Segment Start: INFORMATION SHOWN
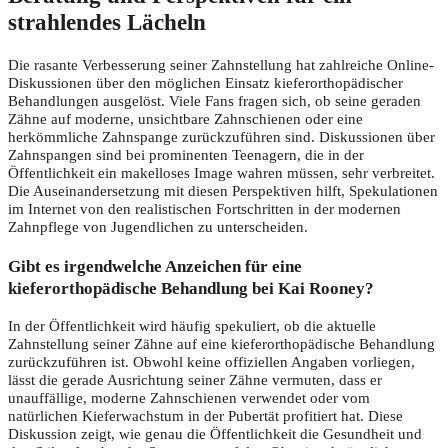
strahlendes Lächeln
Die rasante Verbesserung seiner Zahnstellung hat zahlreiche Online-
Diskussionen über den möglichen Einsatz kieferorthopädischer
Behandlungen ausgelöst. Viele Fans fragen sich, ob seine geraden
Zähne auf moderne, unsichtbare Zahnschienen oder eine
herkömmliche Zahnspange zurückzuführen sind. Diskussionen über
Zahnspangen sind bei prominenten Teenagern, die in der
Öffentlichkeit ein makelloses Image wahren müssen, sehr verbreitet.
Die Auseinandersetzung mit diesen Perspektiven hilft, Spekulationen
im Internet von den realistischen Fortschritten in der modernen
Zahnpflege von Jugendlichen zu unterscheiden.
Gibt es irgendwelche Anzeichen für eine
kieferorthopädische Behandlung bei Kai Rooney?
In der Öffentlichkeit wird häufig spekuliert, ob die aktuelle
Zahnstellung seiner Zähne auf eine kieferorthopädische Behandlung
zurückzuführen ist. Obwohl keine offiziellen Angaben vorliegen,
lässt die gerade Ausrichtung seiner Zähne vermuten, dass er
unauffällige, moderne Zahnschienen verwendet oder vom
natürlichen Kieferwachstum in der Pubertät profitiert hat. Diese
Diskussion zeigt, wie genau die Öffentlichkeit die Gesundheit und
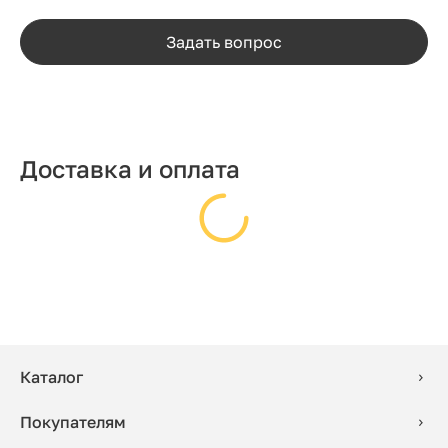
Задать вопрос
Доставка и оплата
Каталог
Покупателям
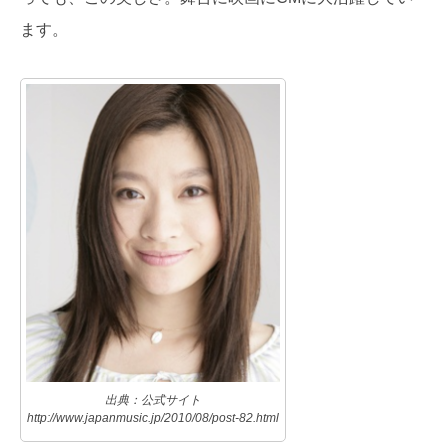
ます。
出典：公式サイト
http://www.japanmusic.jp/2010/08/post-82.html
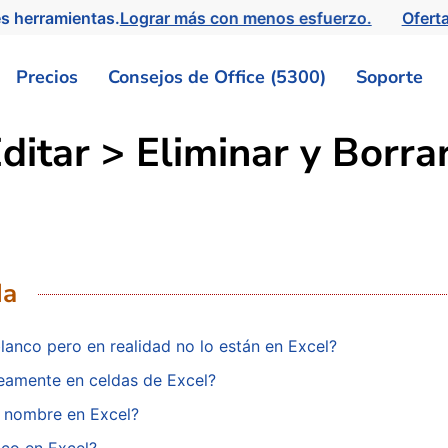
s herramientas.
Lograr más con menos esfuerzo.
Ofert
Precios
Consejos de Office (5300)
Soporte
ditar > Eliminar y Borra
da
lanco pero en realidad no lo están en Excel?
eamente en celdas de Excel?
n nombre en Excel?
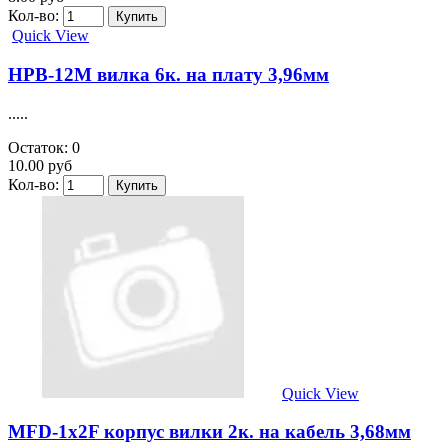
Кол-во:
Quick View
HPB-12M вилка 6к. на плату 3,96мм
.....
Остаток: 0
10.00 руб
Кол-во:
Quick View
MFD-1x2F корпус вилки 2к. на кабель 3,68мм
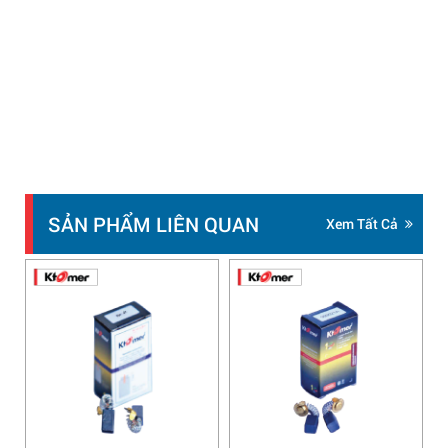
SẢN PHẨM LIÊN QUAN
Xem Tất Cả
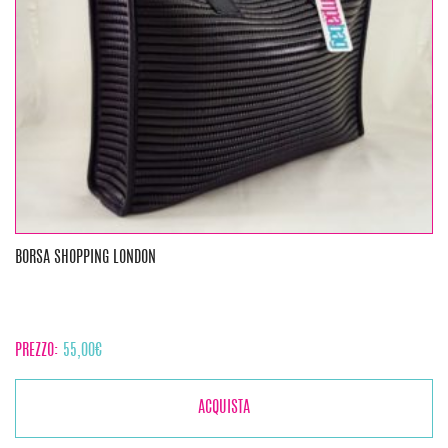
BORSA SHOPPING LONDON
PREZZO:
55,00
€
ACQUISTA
Segment End: INFORMATION SHOWN
◆ **DESCRIPTION OF THE TASK**: Each entry is to be transcribed verbatim, and any picture in it is to be skipped.

◆ **THE COMPLETED TASK**:
strahlendes Lächeln
Die rasante Verbesserung seiner Zahnstellung hat zahlreiche Online-
Diskussionen über den möglichen Einsatz kieferorthopädischer
Behandlungen ausgelöst. Viele Fans fragen sich, ob seine geraden
Zähne auf moderne, unsichtbare Zahnschienen oder eine
herkömmliche Zahnspange zurückzuführen sind. Diskussionen über
Zahnspangen sind bei prominenten Teenagern, die in der
Öffentlichkeit ein makelloses Image wahren müssen, sehr verbreitet.
Die Auseinandersetzung mit diesen Perspektiven hilft, Spekulationen
im Internet von den realistischen Fortschritten in der modernen
Zahnpflege von Jugendlichen zu unterscheiden.
Gibt es irgendwelche Anzeichen für eine
kieferorthopädische Behandlung bei Kai Rooney?
In der Öffentlichkeit wird häufig spekuliert, ob die aktuelle
Zahnstellung seiner Zähne auf eine kieferorthopädische Behandlung
zurückzuführen ist. Obwohl keine offiziellen Angaben vorliegen,
lässt die gerade Ausrichtung seiner Zähne vermuten, dass er
unauffällige, moderne Zahnschienen verwendet oder vom
natürlichen Kieferwachstum in der Pubertät profitiert hat. Diese
Diskussion zeigt, wie genau die Öffentlichkeit die Gesundheit und
Задать вопрос
Доставка и оплата
Каталог
Покупателям
ます。
出典：公式サイト
http://www.japanmusic.jp/2010/08/post-82.html
s herramientas.
Lograr más con menos esfuerzo.
Ofert
Precios
Consejos de Office (5300)
Soporte
ditar > Eliminar y Borra
da
lanco pero en realidad no lo están en Excel?
eamente en celdas de Excel?
n nombre en Excel?
Кол-во:
Quick View
HPB-12M вилка 6к. на плату 3,96мм
.....
Остаток: 0
10.00 руб
Кол-во:
Quick View
MFD-1x2F корпус вилки 2к. на кабель 3,68мм
SẢN PHẨM LIÊN QUAN
Xem Tất Cả
BORSA SHOPPING LONDON
PREZZO:
55,00
€
ACQUISTA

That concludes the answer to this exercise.